Sur le plan sonore, c’est chirurgical et charnel. Les guitares, légèrement saturées, sont traitées comme un tissu : grain présent, attaques contrôlées, sustain qui tient juste ce qu’il faut pour dessiner l’arrière-plan. La rythmique garde une allure de marche nocturne — kick ferme, caisse claire feutrée, charleys au compte-gouttes — pendant que des reverb en champ moyen donnent cette profondeur ciné qui installe la pièce. La voix d’Elliot, posée, assumée, se dédouble en harmoniques discrètes ; le timbre reste nu, les effets ne servent que la proximité. On sent le studio pensé en clair-obscur : médiums soignés, haut du spectre poli (zéro fatigue), bas tenu pour laisser respirer la dynamique. Le mix aime la retenue, refuse la boursouflure ; la tension naît du relief, pas du volume.
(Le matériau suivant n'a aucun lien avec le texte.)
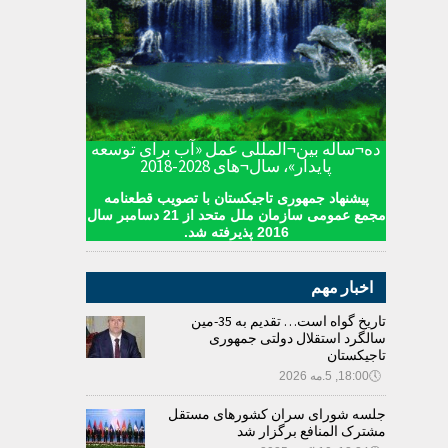
ده¬ساله بین¬المللی عمل «آب برای توسعه
پایدار»، سال¬های 2028-2018
پیشنهاد جمهوری تاجیکستان با تصویب قطعنامه
مجمع عمومی سازمان ملل متحد از 21 دسامبر سال
2016 پذیرفته شد.
اخبار مهم
تاریخ گواه است… تقدیم به 35-مین
سالگرد استقلال دولتی جمهوری
تاجیکستان
🕔
18:00, 5.مه 2026
جلسه شورای سران کشورهای مستقل
مشترک المنافع برگزار شد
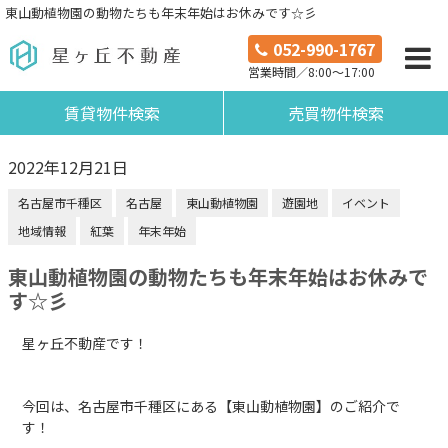
東山動植物園の動物たちも年末年始はお休みです☆彡
052-990-1767
営業時間／8:00～17:00
賃貸物件検索
売買物件検索
2022年12月21日
名古屋市千種区
名古屋
東山動植物園
遊園地
イベント
地域情報
紅葉
年末年始
東山動植物園の動物たちも年末年始はお休みで
す☆彡
星ヶ丘不動産です！
今回は、名古屋市千種区にある【東山動植物園】のご紹介で
す！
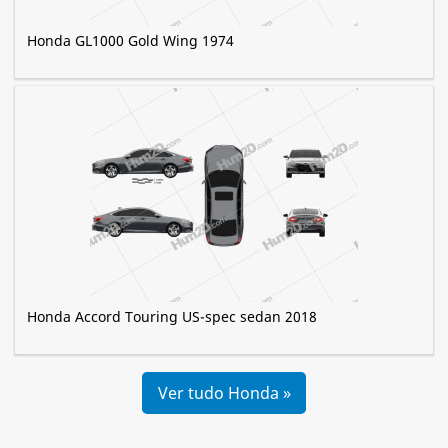
Honda GL1000 Gold Wing 1974
Honda Accord Touring US-spec sedan 2018
Ver tudo Honda »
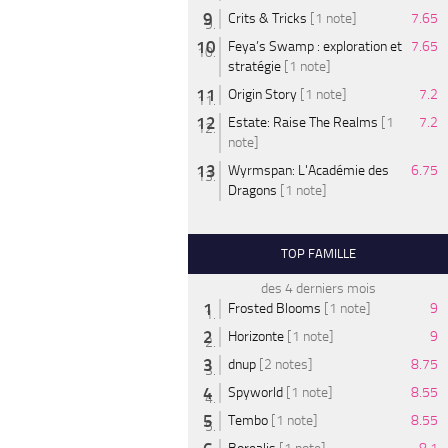
Crits & Tricks
[1 note]
7.65
Feya’s Swamp : exploration et
7.65
stratégie
[1 note]
Origin Story
[1 note]
7.2
Estate: Raise The Realms
[1
7.2
note]
Wyrmspan: L'Académie des
6.75
Dragons
[1 note]
TOP FAMILLE
des 4 derniers mois
Frosted Blooms
[1 note]
9
Horizonte
[1 note]
9
dnup
[2 notes]
8.75
Spyworld
[1 note]
8.55
Tembo
[1 note]
8.55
L’écriture, elle, marche sur la ligne fine entre confession et manifeste. Elliot parle d’un lendemain sans réponse, d’un imaginaire qui s’emballe, de ce vide qui suit le frisson. Mais la perspective change tout : un homme trans, gay, qui n’adoucit rien et ne s’excuse pas d’avoir du désir. Ce renversement rend le morceau nécessaire. Dans un paysage pop souvent obsédé par une vulnérabilité de carte postale, Can I See You Again préfère l’honnêteté nue : l’insécurité n’y est pas une esthétique, c’est un fait, et l’arrangement la rend habitable. On comprend les filiations citées (Hozier pour le sombre lumineux, Phoebe Bridgers pour la précision émotionnelle, Lucy Dacus pour la droiture mélodique), mais Elliot évite le mimétisme. Le blues n’est pas posture, c’est un ligament.

Ce single a la modestie d’une scène intime et la portée d’un signal. Il prouve que l’on peut faire tenir une politique du corps dans une chanson sans slogan : juste des choix sonores exacts, une voix qui ne se planque pas, un récit qui regarde l’autre sans se renier. Can I See You Again n’offre pas de résolution miracle ; il propose une vérité partageable, une place pour celles et ceux qui reconnaissent ce vertige. À volume honnête, la dernière mesure laisse un sillage tenace — ce moment où l’on se surprend à respirer plus lentement, comme si le morceau avait remis de l’ordre entre la peau, la tête et le cœur.